- Task prompt -
Repeat the listing exactly. Do not carry over any pictures.

- Data excerpts -
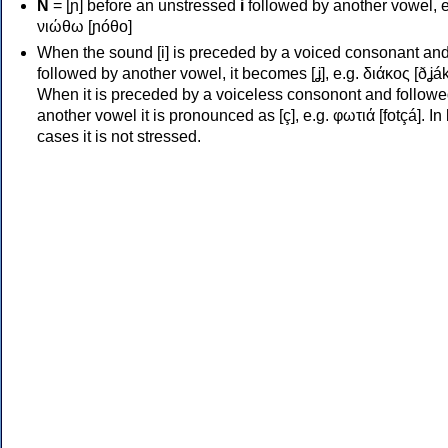
Ν
= [ɲ] before an unstressed
i
followed by another vowel, e
νιώθω [ɲóθo]
When the sound [i] is preceded by a voiced consonant an
followed by another vowel, it becomes [ʝ], e.g. διάκος [ðʝák
When it is preceded by a voiceless consonont and followe
another vowel it is pronounced as [ç], e.g. φωτιά [fotçá]. In
cases it is not stressed.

- Response below -
Ν
= [ɲ] before an unstressed
i
followed by another vowel, e
νιώθω [ɲóθo]
When the sound [i] is preceded by a voiced consonant an
followed by another vowel, it becomes [ʝ], e.g. διάκος [ðʝák
When it is preceded by a voiceless consonont and followe
another vowel it is pronounced as [ç], e.g. φωτιά [fotçá]. In
cases it is not stressed.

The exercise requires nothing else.